Benralizumab may help reduce OCS reliance in asthma
Patients with asthma reliant on oral corticosteroids (OCS) may be able to gradually cease or reduce their OCS dose after initiating treatment with benralizumab, according to results of the phase IIIb PONENTE* trial.
This multicentre, open-label, single-arm study comprised 598 adults (mean age 53.3 years, 64 percent female, 80.6 percent White) with asthma requiring high-dose inhaled corticosteroids (ICS) and long-acting beta-agonists (LABA) for ≥6 months plus OCS (≥5 mg prednisone or equivalent) for ≥3 months, and with blood eosinophil counts ≥150 cells/μL at baseline or ≥300 cells/μL in the past 12 months.
Median OCS dose at baseline was 10 mg/day, with 24.9 percent of patients exceeding this dose and 42.8 percent on a >5 to ≤10 mg/day dose. About 84 percent of patients had experienced an asthma exacerbation (median two exacerbations) in the previous year.
Following enrolment, patients received subcutaneous benralizumab during the induction (4 weeks of stable OCS) and OCS reduction (beginning at week 4 after second benralizumab dose using a dose-reduction algorithm) phases at a dose of 30 mg Q4W for the first three doses, then Q8W until end of treatment. Personalized reductions were possible if patients had adrenal insufficiency. The reductions were halted if patients experienced two exacerbations or there was indication of adrenal insufficiency on two tests 2 months apart (complete insufficiency on both tests or partial insufficiency on the first test and complete insufficiency on the second).
Almost two-thirds of patients (62.2 percent) eliminated their OCS use (reduction sustained for ≥4 weeks without worsening of asthma), while 80.6 percent either eliminated OCS use or reduced their daily dose to ≤5 mg if further reduction was not possible due to adrenal insufficiency. [AAAAI 2021, abstract L45]

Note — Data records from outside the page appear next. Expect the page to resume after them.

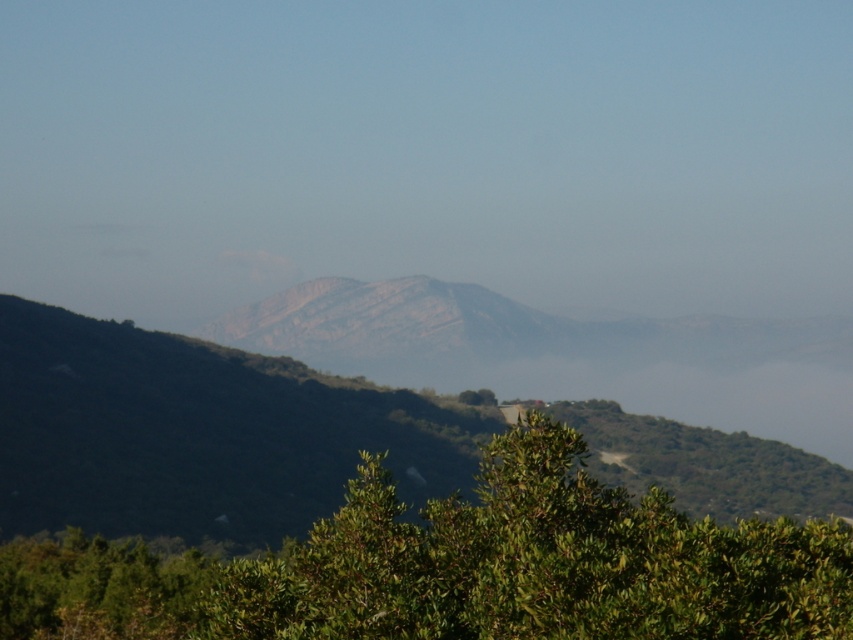 You are standing at the point with coordinates point (360, 632) and want to walk towards the point with coordinates point (132, 506). Given the landscape described, will you have to climb uphill or downhill to reach your destination?

Since point (360, 632) is in front of point (132, 506), it means you are already closer to the foreground. To reach the point behind it, you would need to move towards the background, which in the scene is elevated with hills and mountains. Therefore, you would have to climb uphill to reach point (132, 506).

You are an outdoor photographer planning to capture a landscape shot that includes both the green leafy tree at center and the rugged stone mountain at center. Based on their relative sizes, which object should you position closer to the center of your frame to ensure both are adequately framed without one overpowering the other?

The green leafy tree at center has a lesser width compared to the rugged stone mountain at center. To balance the composition, position the green leafy tree at center slightly closer to the center of the frame since it is smaller, allowing the larger rugged stone mountain at center to occupy more space while maintaining visual harmony.

You are an artist planning to paint the landscape. You want to ensure the green leafy tree at center and rugged stone mountain at center are proportionate to their actual sizes. Which object should you draw larger in your painting?

The rugged stone mountain at center should be drawn larger than the green leafy tree at center because it is stated to be larger in the scene.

Median daily dose of OCS was reduced by 100 percent, with 91.3 percent of patients reducing their daily dose to ≤5 mg.
These reductions or eliminations occurred regardless of baseline eosinophil levels. For instance, 60.2, 67.1, and 58.1 percent of patients with baseline eosinophil counts of <150, ≥150 to <300, and ≥300 cells/μL, respectively, achieved 100 percent reduction in OCS dose. Similarly, 75.6, 82.9, and 80.5 percent, respectively, achieved 100 percent reduction or OCS dose of ≤5 mg/day (if adrenal insufficiency prevented further OCS reduction), while 91.1, 91.9, and 91.0 percent, respectively, reduced their OCS dose to ≤5 mg/day.
Exacerbations, defined as worsening of asthma symptoms requiring temporary systemic corticosteroids, emergency department (ED) or urgent care visit, or asthma-related hospitalization, occurred in fewer patients during the OCS reduction period compared with the previous year (25.8 percent vs 84.4 percent). Thirty-nine patients (6.5 percent) experienced ≥1 exacerbation that required an ED or urgent care visit, or hospitalization (47 events in total).

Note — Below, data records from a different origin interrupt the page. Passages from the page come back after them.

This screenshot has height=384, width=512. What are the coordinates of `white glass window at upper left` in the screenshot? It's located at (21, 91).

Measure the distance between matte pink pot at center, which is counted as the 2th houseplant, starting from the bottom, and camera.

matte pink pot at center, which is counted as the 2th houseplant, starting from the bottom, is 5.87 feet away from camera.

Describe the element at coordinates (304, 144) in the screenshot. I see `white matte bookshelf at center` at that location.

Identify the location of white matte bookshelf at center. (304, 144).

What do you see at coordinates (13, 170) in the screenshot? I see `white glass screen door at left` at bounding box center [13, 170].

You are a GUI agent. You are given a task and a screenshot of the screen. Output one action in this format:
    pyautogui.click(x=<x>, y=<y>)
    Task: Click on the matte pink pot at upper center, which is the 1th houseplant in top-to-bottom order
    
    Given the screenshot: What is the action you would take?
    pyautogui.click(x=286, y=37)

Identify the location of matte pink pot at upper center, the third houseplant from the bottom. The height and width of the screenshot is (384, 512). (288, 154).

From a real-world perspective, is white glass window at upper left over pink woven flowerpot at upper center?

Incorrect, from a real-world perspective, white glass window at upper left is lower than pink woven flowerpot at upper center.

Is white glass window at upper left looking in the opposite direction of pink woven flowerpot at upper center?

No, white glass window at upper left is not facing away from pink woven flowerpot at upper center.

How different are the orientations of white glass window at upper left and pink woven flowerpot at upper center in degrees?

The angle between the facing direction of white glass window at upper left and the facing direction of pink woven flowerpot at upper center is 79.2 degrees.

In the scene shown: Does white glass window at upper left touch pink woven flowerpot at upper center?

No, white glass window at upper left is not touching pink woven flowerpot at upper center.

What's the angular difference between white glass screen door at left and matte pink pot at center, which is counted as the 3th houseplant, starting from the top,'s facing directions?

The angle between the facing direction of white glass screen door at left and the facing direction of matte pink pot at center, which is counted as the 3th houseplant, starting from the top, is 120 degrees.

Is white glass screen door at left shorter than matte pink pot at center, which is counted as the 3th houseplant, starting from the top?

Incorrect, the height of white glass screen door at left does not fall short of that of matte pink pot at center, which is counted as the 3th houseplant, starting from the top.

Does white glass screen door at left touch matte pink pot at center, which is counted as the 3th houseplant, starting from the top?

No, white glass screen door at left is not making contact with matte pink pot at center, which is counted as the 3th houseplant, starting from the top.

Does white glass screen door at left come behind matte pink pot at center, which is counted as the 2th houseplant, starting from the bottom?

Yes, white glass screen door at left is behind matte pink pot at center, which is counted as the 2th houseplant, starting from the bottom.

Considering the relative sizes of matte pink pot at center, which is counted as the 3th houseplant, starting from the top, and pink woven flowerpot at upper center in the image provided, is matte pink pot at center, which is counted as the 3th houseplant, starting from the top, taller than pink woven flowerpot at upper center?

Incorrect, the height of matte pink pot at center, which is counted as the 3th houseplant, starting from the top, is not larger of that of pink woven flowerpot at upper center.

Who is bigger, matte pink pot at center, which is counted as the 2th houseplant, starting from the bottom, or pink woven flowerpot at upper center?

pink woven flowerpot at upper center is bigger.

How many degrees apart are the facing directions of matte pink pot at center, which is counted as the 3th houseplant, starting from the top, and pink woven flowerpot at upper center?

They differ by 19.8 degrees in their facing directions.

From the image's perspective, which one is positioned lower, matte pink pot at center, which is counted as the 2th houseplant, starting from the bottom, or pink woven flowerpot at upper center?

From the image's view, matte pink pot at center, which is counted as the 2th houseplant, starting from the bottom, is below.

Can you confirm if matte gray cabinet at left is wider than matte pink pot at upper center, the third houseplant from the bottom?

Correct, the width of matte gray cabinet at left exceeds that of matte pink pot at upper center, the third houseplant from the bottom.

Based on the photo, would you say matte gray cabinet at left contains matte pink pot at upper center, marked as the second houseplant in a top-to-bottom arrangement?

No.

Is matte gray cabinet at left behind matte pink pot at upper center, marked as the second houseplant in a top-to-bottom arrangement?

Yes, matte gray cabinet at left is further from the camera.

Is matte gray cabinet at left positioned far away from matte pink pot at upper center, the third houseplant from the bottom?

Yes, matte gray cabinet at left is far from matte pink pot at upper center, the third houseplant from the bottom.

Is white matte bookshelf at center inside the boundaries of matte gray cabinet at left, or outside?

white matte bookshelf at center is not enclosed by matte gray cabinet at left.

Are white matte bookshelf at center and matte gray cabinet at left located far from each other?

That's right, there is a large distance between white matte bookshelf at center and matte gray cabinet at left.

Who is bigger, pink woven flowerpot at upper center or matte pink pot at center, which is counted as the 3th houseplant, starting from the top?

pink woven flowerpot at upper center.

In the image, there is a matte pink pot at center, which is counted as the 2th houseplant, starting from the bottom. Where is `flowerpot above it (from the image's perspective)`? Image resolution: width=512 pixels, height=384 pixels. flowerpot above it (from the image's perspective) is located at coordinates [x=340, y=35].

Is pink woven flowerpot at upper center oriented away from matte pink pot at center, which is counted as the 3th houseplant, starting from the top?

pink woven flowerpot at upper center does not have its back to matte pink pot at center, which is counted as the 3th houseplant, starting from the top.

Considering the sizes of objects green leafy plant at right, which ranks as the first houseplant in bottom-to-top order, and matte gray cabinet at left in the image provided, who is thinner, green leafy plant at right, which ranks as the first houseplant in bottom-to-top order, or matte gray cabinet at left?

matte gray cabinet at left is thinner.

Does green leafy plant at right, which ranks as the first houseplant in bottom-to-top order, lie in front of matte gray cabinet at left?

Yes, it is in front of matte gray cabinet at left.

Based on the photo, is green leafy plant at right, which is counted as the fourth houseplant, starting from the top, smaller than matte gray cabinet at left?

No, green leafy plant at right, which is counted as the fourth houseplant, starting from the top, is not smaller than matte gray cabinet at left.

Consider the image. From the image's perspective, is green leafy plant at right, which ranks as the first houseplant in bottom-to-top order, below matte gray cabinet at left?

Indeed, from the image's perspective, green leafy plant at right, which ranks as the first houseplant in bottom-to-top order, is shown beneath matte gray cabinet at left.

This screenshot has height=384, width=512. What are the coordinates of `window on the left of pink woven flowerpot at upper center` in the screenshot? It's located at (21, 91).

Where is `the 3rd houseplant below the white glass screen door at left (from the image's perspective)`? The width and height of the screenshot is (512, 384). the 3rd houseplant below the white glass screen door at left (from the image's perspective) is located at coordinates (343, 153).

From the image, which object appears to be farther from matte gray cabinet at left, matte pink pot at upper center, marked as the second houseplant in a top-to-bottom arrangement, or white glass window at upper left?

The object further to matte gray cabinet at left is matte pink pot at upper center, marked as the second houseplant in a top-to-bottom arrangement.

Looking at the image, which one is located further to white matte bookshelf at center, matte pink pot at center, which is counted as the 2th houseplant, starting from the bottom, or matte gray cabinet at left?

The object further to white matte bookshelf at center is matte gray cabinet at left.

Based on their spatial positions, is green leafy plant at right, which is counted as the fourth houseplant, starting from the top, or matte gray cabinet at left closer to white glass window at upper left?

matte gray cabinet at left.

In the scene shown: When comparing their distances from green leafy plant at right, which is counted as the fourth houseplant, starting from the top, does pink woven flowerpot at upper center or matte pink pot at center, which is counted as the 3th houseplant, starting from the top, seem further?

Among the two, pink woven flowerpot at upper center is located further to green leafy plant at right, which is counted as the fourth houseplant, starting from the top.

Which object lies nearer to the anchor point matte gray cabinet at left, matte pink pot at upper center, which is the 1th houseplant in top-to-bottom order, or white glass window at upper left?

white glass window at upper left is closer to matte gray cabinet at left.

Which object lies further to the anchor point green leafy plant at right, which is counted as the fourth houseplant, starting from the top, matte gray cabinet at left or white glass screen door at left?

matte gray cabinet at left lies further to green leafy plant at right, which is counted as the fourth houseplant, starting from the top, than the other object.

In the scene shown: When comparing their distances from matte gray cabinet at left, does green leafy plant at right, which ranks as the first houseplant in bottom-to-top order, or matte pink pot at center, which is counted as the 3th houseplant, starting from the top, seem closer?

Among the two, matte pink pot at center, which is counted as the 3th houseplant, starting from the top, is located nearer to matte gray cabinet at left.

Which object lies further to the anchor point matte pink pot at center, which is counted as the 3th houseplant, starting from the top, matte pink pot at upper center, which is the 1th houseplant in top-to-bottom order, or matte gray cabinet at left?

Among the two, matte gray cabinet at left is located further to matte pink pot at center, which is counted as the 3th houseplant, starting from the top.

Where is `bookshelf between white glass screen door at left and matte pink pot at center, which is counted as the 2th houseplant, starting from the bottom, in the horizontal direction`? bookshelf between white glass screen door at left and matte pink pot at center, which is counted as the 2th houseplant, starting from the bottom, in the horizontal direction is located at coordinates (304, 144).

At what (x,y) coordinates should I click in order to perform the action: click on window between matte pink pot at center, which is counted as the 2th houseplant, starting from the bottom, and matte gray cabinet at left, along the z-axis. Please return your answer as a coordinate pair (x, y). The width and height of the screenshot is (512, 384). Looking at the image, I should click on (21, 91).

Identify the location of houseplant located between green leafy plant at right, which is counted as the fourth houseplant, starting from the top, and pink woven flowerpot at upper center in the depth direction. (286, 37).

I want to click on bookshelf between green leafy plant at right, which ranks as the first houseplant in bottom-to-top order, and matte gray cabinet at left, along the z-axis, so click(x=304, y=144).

Partial or complete adrenal insufficiency reduced over time, present in 60 percent of patients at baseline, and reducing to 37.5 percent 2–3 months later.
“There is currently a lack of evidence guiding OCS withdrawal following biologic initiation in severe asthma,” pointed out study author Professor Andrew Menzies-Gow from the Royal Brompton & Harefield NHS Foundation Trust, London, UK, at AAAAI 2021.
“In the ZONDA trial, benralizumab led to a 75 percent median reduction in OCS dosage at week 28 (compared with a 25 percent reduction with placebo) for patients with eosinophil levels ≥150 cells/μL,” he said. However, this trial was not designed to assess OCS reduction methods.
“[The PONENTE trial showed that] irrespective of baseline eosinophil count, most OCS-dependent asthma patients treated with benralizumab achieved OCS elimination or maximal possible reduction in those in whom adrenal insufficiency was detected,” he continued.
“[These findings] can inform physician decisions and clinical practice by supporting the use of a personalized OCS-reduction algorithm,” Menzies-Gow concluded.